We have the Bradley voiceover, an unshaven Goodweather, some alcohol and firearms as well as Fet and the return of mass slaughter merchant Mr. Quinlan. This then is the season set to deliver on the potential promised falsely all those years ago. I know that stories take time to set up, slow burn tactics are admirable and audiences like to be kept on tender hooks but come on. Preacher managed to be self-contained, hit the ground running and keep up the pace.
Now there will be those that say Preacher and The Strain are worlds apart. One is a seminal story of good and evil set over several volumes which stands as a benchmark for graphic novelisation. While the other represents another successful enterprise from visionary writer, director and all round Renaissance man Mr. del Toro. But the fact that pacing was never an issue with the former, while its latter companion was nearly crippled by turgid heel dragging remains a talking point. If only because this third go round has started out so well.

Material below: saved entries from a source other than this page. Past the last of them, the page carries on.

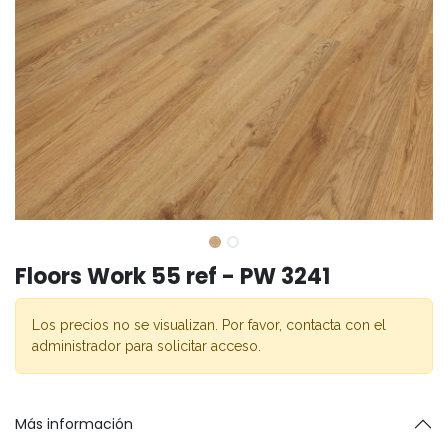
Floors Work 55 ref - PW 3241
Los precios no se visualizan. Por favor, contacta con el
administrador para solicitar acceso.
Más información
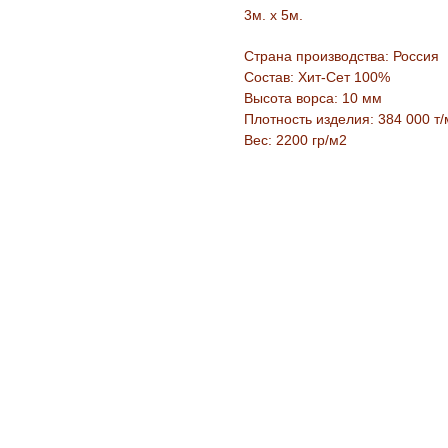
3м. х 5м.
Страна производства: Россия
Состав: Хит-Сет 100%
Высота ворса: 10 мм
Плотность изделия: 384 000 т/
Вес: 2200 гр/м2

There are factions within the faction, moral and parental decisions that will definitely unsettle the balance of things. And all this within the first forty minutes and change. Stoll remains engaging as Goodweather, Bradley the backbone alongside Durand, while Sammel is clearly enjoying his return as sidekick supremo to ‘The Master’. This time round it is all about character choices, ramifications after the fact and that all important wider impact. Now more than ever would be a good time to pick up the three volume boxset and gorge on detail. Game of Thrones was both enriching and infuriating for lovers of those books, but they could never say such an investment was a waste of time.
In the weeks to come The Strain promises to layer intrigue upon intrigue whilst keeping those keen for bloodlust equally happy. Within these constraints there now exists a tangible world of recognisable peril worth tuning in for. For fans of Crimson Peak, Pan’s Labyrinth and dare I say it Pacific Rim, this remains a tangent worth pursuing. Do yourself a favour and pull up a pew, while people get busy fighting over a Lumen.